The analgesic effectiveness of SAPB has been compared to general anesthesia in patients undergoing VATS by a previous meta-analysis [54]. However, our study has some strengths compared with the previous one. Firstly, the present one has a larger sample size as more trials were performed recently, indicating that our study has more statistical power. Secondly, we performed subgroup analysis of two major injection options of SAPB, i.e. SSAPB and DSAPB. We found no significant difference of postoperative pain scores between both subgroups, indicating a similar analgesic effectiveness of these two options. Thirdly, we performed further sensitivity analysis according risk of bias assessment and study quality. We found, in well-designed RCTs with a low risk and bias and high quality, SAPB showed a greater improvement of postoperative pain scores, which may be underestimated by adding trials with high risk of bias and low quality.

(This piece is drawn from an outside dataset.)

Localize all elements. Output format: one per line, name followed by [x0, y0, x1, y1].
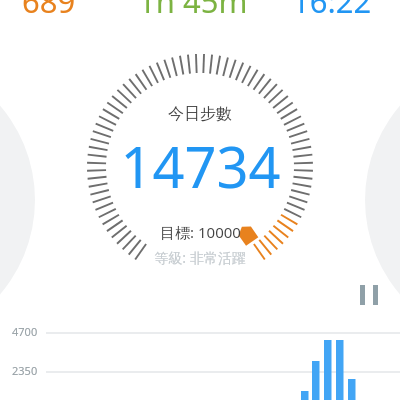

The present meta-analysis has some limitations that may weaken our conclusions. Firstly, there is substantial between-study heterogeneity, which may be due to different surgical types, anesthetic management, analgesic drugs and concentrations. Secondly, the sample sizes of each included trial and the meta-analysis are relatively small, indicating the statistical power may not be sufficient. Thirdly, the comparisons between SAPB to the other regional analgesic methods are not performed, which does not provide evidence for a better choice of regional block.

Conclusion

In conclusion, our meta-analysis demonstrates single-shot SAPB can effectively relieve postoperative pain, lessen postoperative opioid consumption and reduce incidence of PONV. SAPB is a promising, excellent adjunct to conventional general anesthesia for postoperative pain management in patients undergoing VATS. However, these findings need further confirmation by more high-quality RCTs in the future.